(Beginning of Material provided)
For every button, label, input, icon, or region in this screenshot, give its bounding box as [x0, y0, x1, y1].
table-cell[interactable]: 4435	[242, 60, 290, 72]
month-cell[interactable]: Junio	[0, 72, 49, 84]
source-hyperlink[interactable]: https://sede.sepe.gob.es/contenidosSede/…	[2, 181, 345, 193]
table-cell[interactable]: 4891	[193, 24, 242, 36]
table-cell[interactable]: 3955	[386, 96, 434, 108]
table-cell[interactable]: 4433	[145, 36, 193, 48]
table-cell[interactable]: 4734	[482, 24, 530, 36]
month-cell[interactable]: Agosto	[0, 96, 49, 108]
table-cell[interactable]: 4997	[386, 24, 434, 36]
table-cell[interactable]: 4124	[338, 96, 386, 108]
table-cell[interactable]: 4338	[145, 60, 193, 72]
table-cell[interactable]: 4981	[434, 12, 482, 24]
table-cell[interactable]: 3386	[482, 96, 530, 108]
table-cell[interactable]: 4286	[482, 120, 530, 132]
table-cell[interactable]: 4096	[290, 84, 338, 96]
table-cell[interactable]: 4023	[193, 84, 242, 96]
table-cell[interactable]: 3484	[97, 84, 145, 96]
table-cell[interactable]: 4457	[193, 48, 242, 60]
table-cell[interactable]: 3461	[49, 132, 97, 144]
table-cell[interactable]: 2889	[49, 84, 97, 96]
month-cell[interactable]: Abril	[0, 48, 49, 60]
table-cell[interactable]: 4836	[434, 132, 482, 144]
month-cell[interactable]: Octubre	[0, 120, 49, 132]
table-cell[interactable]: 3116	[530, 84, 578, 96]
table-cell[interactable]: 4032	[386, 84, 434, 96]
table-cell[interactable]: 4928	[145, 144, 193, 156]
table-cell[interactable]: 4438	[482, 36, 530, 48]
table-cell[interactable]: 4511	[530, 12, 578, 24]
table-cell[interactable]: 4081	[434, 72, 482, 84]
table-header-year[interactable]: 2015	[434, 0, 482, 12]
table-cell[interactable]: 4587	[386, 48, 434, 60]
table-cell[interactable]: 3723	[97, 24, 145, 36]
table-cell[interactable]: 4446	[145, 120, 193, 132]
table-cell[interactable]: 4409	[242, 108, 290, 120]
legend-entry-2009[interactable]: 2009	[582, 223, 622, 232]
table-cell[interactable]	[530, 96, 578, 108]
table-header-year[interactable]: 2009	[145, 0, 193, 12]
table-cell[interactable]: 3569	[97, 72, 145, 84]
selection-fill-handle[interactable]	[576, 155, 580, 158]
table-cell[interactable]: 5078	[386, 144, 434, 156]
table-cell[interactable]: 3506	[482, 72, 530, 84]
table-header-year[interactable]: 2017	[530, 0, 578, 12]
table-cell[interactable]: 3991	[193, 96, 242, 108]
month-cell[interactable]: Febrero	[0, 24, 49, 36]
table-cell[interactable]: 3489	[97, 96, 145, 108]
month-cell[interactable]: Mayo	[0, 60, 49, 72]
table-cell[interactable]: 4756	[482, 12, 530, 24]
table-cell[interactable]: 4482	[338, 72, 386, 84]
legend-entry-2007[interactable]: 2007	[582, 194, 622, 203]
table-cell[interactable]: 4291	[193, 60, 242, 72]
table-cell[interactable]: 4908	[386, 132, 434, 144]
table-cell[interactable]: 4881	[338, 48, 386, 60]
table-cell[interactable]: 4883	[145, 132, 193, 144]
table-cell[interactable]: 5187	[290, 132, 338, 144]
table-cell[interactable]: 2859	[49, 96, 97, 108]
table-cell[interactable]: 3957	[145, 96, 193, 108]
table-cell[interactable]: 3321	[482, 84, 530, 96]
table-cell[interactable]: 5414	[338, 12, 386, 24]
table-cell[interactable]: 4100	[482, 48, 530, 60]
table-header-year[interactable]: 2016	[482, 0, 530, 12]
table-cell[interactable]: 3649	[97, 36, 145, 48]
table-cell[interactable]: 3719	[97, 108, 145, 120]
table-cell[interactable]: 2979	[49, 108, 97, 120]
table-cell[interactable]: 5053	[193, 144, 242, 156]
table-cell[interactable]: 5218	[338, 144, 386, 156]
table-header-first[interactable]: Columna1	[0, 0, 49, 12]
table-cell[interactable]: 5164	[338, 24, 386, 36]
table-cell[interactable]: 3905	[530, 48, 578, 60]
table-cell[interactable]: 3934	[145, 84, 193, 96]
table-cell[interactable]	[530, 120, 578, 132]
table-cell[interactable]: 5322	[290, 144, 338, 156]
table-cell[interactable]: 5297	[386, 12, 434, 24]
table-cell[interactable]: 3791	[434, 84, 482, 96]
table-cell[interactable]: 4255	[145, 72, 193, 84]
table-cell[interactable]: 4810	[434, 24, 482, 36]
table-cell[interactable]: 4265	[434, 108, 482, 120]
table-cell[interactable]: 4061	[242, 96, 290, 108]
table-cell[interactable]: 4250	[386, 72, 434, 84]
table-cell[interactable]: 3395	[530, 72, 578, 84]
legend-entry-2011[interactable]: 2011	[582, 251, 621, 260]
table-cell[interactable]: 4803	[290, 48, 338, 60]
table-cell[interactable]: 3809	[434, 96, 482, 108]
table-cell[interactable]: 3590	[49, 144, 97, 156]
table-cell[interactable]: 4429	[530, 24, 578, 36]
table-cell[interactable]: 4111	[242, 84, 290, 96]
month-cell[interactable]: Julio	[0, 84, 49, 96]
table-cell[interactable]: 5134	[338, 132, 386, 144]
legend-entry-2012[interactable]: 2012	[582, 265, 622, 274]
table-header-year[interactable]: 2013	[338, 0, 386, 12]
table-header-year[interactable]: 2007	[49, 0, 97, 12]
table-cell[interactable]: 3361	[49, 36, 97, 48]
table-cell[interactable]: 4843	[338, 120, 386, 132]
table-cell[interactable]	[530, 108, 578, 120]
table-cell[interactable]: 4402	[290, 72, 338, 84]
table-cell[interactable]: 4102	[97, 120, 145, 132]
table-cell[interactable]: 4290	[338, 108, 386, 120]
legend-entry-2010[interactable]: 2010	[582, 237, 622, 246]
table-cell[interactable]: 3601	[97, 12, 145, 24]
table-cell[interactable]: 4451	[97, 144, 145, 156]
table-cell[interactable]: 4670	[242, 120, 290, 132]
(End of Material provided)
*Work to complete*. Retype all of the records above, word for word.

*Solved exercise*.
For every button, label, input, icon, or region in this screenshot, give its bounding box as [x0, y0, x1, y1].
table-cell[interactable]: 4435	[242, 60, 290, 72]
month-cell[interactable]: Junio	[0, 72, 49, 84]
source-hyperlink[interactable]: https://sede.sepe.gob.es/contenidosSede/…	[2, 181, 345, 193]
table-cell[interactable]: 4891	[193, 24, 242, 36]
table-cell[interactable]: 3955	[386, 96, 434, 108]
table-cell[interactable]: 4433	[145, 36, 193, 48]
table-cell[interactable]: 4734	[482, 24, 530, 36]
month-cell[interactable]: Agosto	[0, 96, 49, 108]
table-cell[interactable]: 4997	[386, 24, 434, 36]
table-cell[interactable]: 4124	[338, 96, 386, 108]
table-cell[interactable]: 4338	[145, 60, 193, 72]
table-cell[interactable]: 4981	[434, 12, 482, 24]
table-cell[interactable]: 3386	[482, 96, 530, 108]
table-cell[interactable]: 4286	[482, 120, 530, 132]
table-cell[interactable]: 4096	[290, 84, 338, 96]
table-cell[interactable]: 4023	[193, 84, 242, 96]
table-cell[interactable]: 3484	[97, 84, 145, 96]
table-cell[interactable]: 4457	[193, 48, 242, 60]
table-cell[interactable]: 3461	[49, 132, 97, 144]
table-cell[interactable]: 2889	[49, 84, 97, 96]
month-cell[interactable]: Abril	[0, 48, 49, 60]
table-cell[interactable]: 4836	[434, 132, 482, 144]
month-cell[interactable]: Octubre	[0, 120, 49, 132]
table-cell[interactable]: 3116	[530, 84, 578, 96]
table-cell[interactable]: 4032	[386, 84, 434, 96]
table-cell[interactable]: 4928	[145, 144, 193, 156]
table-cell[interactable]: 4438	[482, 36, 530, 48]
table-cell[interactable]: 4511	[530, 12, 578, 24]
table-cell[interactable]: 4081	[434, 72, 482, 84]
table-header-year[interactable]: 2015	[434, 0, 482, 12]
table-cell[interactable]: 4587	[386, 48, 434, 60]
table-cell[interactable]: 3723	[97, 24, 145, 36]
table-cell[interactable]: 4446	[145, 120, 193, 132]
table-cell[interactable]: 4409	[242, 108, 290, 120]
legend-entry-2009[interactable]: 2009	[582, 223, 622, 232]
table-cell[interactable]	[530, 96, 578, 108]
table-header-year[interactable]: 2009	[145, 0, 193, 12]
table-cell[interactable]: 3569	[97, 72, 145, 84]
selection-fill-handle[interactable]	[576, 155, 580, 158]
table-cell[interactable]: 5078	[386, 144, 434, 156]
table-cell[interactable]: 3506	[482, 72, 530, 84]
table-header-year[interactable]: 2017	[530, 0, 578, 12]
table-cell[interactable]: 3991	[193, 96, 242, 108]
month-cell[interactable]: Febrero	[0, 24, 49, 36]
table-cell[interactable]: 3489	[97, 96, 145, 108]
month-cell[interactable]: Mayo	[0, 60, 49, 72]
table-cell[interactable]: 4756	[482, 12, 530, 24]
table-cell[interactable]: 4482	[338, 72, 386, 84]
legend-entry-2007[interactable]: 2007	[582, 194, 622, 203]
table-cell[interactable]: 4291	[193, 60, 242, 72]
table-cell[interactable]: 4908	[386, 132, 434, 144]
table-cell[interactable]: 4881	[338, 48, 386, 60]
table-cell[interactable]: 4883	[145, 132, 193, 144]
table-cell[interactable]: 5187	[290, 132, 338, 144]
table-cell[interactable]: 2859	[49, 96, 97, 108]
table-cell[interactable]: 3957	[145, 96, 193, 108]
table-cell[interactable]: 3321	[482, 84, 530, 96]
table-cell[interactable]: 5414	[338, 12, 386, 24]
table-cell[interactable]: 4100	[482, 48, 530, 60]
table-header-year[interactable]: 2016	[482, 0, 530, 12]
table-cell[interactable]: 3649	[97, 36, 145, 48]
table-cell[interactable]: 3719	[97, 108, 145, 120]
table-cell[interactable]: 2979	[49, 108, 97, 120]
table-cell[interactable]: 5053	[193, 144, 242, 156]
table-cell[interactable]: 5218	[338, 144, 386, 156]
table-header-first[interactable]: Columna1	[0, 0, 49, 12]
table-cell[interactable]: 5164	[338, 24, 386, 36]
table-cell[interactable]: 3905	[530, 48, 578, 60]
table-cell[interactable]: 3934	[145, 84, 193, 96]
table-cell[interactable]	[530, 120, 578, 132]
table-cell[interactable]: 5322	[290, 144, 338, 156]
table-cell[interactable]: 5297	[386, 12, 434, 24]
table-cell[interactable]: 3791	[434, 84, 482, 96]
table-cell[interactable]: 4255	[145, 72, 193, 84]
table-cell[interactable]: 4810	[434, 24, 482, 36]
table-cell[interactable]: 4265	[434, 108, 482, 120]
table-cell[interactable]: 4061	[242, 96, 290, 108]
table-cell[interactable]: 4250	[386, 72, 434, 84]
table-cell[interactable]: 3395	[530, 72, 578, 84]
legend-entry-2011[interactable]: 2011	[582, 251, 621, 260]
table-cell[interactable]: 4803	[290, 48, 338, 60]
table-cell[interactable]: 3809	[434, 96, 482, 108]
table-cell[interactable]: 3590	[49, 144, 97, 156]
table-cell[interactable]: 4429	[530, 24, 578, 36]
table-cell[interactable]: 4111	[242, 84, 290, 96]
month-cell[interactable]: Julio	[0, 84, 49, 96]
table-cell[interactable]: 5134	[338, 132, 386, 144]
legend-entry-2012[interactable]: 2012	[582, 265, 622, 274]
table-header-year[interactable]: 2013	[338, 0, 386, 12]
table-header-year[interactable]: 2007	[49, 0, 97, 12]
table-cell[interactable]: 3361	[49, 36, 97, 48]
table-cell[interactable]: 4843	[338, 120, 386, 132]
table-cell[interactable]	[530, 108, 578, 120]
table-cell[interactable]: 4402	[290, 72, 338, 84]
table-cell[interactable]: 4102	[97, 120, 145, 132]
table-cell[interactable]: 4290	[338, 108, 386, 120]
legend-entry-2010[interactable]: 2010	[582, 237, 622, 246]
table-cell[interactable]: 3601	[97, 12, 145, 24]
table-cell[interactable]: 4451	[97, 144, 145, 156]
table-cell[interactable]: 4670	[242, 120, 290, 132]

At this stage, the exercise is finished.